Hace poco, en un programa de opinión internacional de esos que desaparecieron de nuestras pantallas en la época de la década saqueada, se debatía acerca del daño que el populismo, de todo signo, ha infringido a los países latinoamericanos. Se ponían interesantes ejemplos que demuestran como la tozudez tercermundista ha llevado a que, en poco más de media centuria, mientras algunos países alcanzaron estándares cercanos a los que disfrutan las poblaciones de los países desarrollados, por acá hemos transitado en franco retroceso. Quizá el caso más patético sea el argentino. A inicios de la década del 60, el PIB por habitante superaba casi en 7 veces al que registraba Corea del Sur. Hoy en día los surcoreanos registran un ingreso per cápita 2,7 superior al país latinoamericano y la producción del país asiático se encuentra cerca de triplicar a la que se obtiene en la tierra de José de San Martín. En los días actuales esta diferencia se hace evidente en los niveles de educación que reciben los jóvenes de uno y otro país, lo que se traduce en el número cada vez más elevado de estudiantes surcoreanos que ingresan a las mejores universidades del mundo. El país que un día fue referente del progreso latinoamericano, que produjo gran número de científicos, literatos y que gozaba de un estupendo estándar de vida ya no es más un modelo a seguir. Décadas de descomposición política lo han llevado a que sus barriadas sean similares a las de cualquier otro país pobre de Latinoamérica y que parte de su clase dirigente siga insistiendo en proclamas que sólo generan pobreza.
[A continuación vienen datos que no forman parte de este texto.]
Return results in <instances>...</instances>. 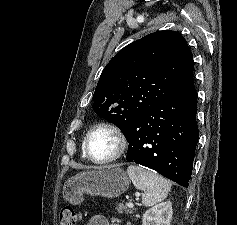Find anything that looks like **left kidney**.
<instances>
[{"label":"left kidney","mask_w":237,"mask_h":225,"mask_svg":"<svg viewBox=\"0 0 237 225\" xmlns=\"http://www.w3.org/2000/svg\"><path fill=\"white\" fill-rule=\"evenodd\" d=\"M172 214V203L162 202L143 214L142 225H170Z\"/></svg>","instance_id":"5707ae66"}]
</instances>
Mientras buena parte de países asiáticos se enfocaron en impulsar sus economías a través de programas que se dedicaban a atraer inversiones, en suelo latinoamericano salvo escasas excepciones se ha hostigado al que busca emprender. El resultado a lo largo de los años es evidente. A la otra orilla del Pacífico existe un mundo en ebullición que se ha convertido en un émbolo del crecimiento mundial. Por acá, gran parte de la población latinoamericana es admiradora de un experimento que luego de 60 años realiza el tercer cambio de mando parcial en favor de un personaje, cuyo mayor mérito ha sido ser un alumno aplicado de las tesis totalitarias que anularon libertades y pauperizaron a la población.
Ecuador no se escapa a ese comportamiento anacrónico. Se encuentra extendida entre gran parte de su población la idea que todo lo que proviene de la modernidad es parte de la nefasta experiencia que buscan implantar los países desarrollados. Por eso prevalecen los discursos facilistas y engañosos que terminan en la práctica en estruendosos fracasos. Es momento que las élites del país busquen ciertos acuerdos mínimos, que permitan que poco a poco nos alejemos de esas proclamas seudo intelectuales de parroquia y enfrentemos los retos que tenemos a la vista, con una mentalidad moderna y abiertos a lo que en este momento sucede en el globo. Si no lo hacemos y continuamos en esta inercia sólo lograremos aumentar los problemas, condenando a generaciones enteras a la frustración y el fracaso.